By David Mills and Vanessa Castañeda
Updated, Thursday at 8:39 a.m.
The fire that engulfed more than 3,100 acres of Mount Diablo is 90 percent contained, according to Cal Fire.
Some firefighters are "mopping up" inside the fire line boundaries, according to a Cal Fire spokesperson, while others are being sent home to their families.
Officials say that fire personnel are still working in the area and advise residents nearby to be careful when driving near the area that burned.
Updated, Wednesday at 1:52 p.m.
Firefighters are returning home Wednesday afternoon, now that the Morgan Fire near Clayton, California is 70 percent contained. Cal Fire reduced the official count of the acreage that burned to 3,133.
Officials are now saying that 1,372 firefighters from all over the Bay Area assisted in battling this blaze.

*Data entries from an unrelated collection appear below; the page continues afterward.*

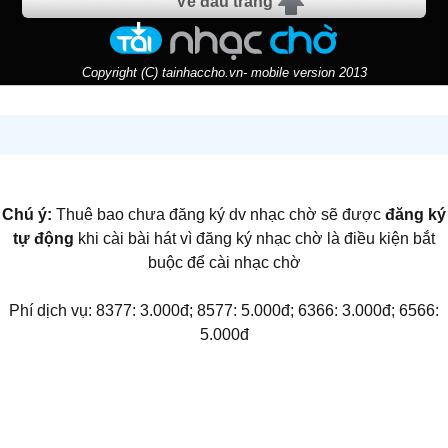
Về đầu trang
Copyright (C) tainhaccho.vn- mobile version 2013
Chú ý:
Thuê bao chưa đăng ký dv nhạc chờ sẽ được
đăng ký
tự động
khi cài bài hát vì đăng ký nhạc chờ là điều kiện bắt
buộc để cài nhạc chờ
Phí dịch vụ: 8377: 3.000đ; 8577: 5.000đ; 6366: 3.000đ; 6566:
5.000đ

The cause of the fire remains under investigation.
Updated, Tuesday at 7:29 p.m.
All evacuations were lifted and all roads are open in Costra Conta County Tuesday night, according to Cal Fire officials who are working to extinguish the Morgan Fire on Mount Diablo.
The 3,243-acre wildfire is 60 percent contained, according to Cal Fire.
The blaze that began by Morgan Territory Road near Clayton, California on Sunday afternoon brought 1,413 firefighters together from all over the San Francisco Bay Area together. For the past two days, they have braved the unknown in precarious terrain, relying only on each other and their gear.
Together, they have kept communication towers, power lines, and people safe from a fire grew from 450 acres to more than 3,000 acres in less than 24 hours. Fire officials said parched brush fueled the fire. The heat and wind exacerbated it.
Cal Fire shared official maps of where the fire burned Mount Diablo with Patch Tuesday morning.
Three suffered injuries while battling the fire, which is not completely under control. However, homes near the area are no longer in danger, Cal Fire said.
We will update you with more information as it becomes available.
Update, Tuesday at 4:40 p.m.
All the road closures have been cancelled except for Morgan Territory Road, which remains closed where it intersects with Manning Road, according a Cal Fire Spokesperson.
The 3,243 acre fire is 45% contained.
Update, Tuesday at 11:48 a.m.
Cal Fire released an official map of where the fire burned Mount Diablo. See it here on Patch.
The 80-acre Contra Costa Fairgrounds in Antioch is supplying space, food and care for animals that were forced to evacuate following the Morgan fire.
Update, Tuesday 11:08 a.m.
Morgan Territory and Marsh Creek Roads remain closed to through traffic Tuesday morning, according to Lewis Broschard Fire Marshal for Contra Costa County Fire Protection District.
"We're getting conflicting reports from the field, so we've sent people to double check," Broschard told Patch.
The roads are open only to residents of the area who have valid identification. The fire is 3,243 acres, with 45 percent of it contained. About 75 homes remain in the path of potential peril.
Update, Tuesday at 9:11 a.m.
The Morgan Fire on Mount Diablo is now 45 percent contained, Cal Fire officials reported Tuesday morning, with mandatory evacuations still in effect.
Cal Fire reports the blaze has scorched 3,243 acres, a figure about 500 acres smaller than reported on Monday. Officials said "better mapping" led to the downgrade in acreage.
Firefighters have contained the fire in the area where it jumped Morgan Territory Road on Monday night.
Three injuries have been reported. One firefighter injured a foot, while two others were treated for heat exhaustion on Monday.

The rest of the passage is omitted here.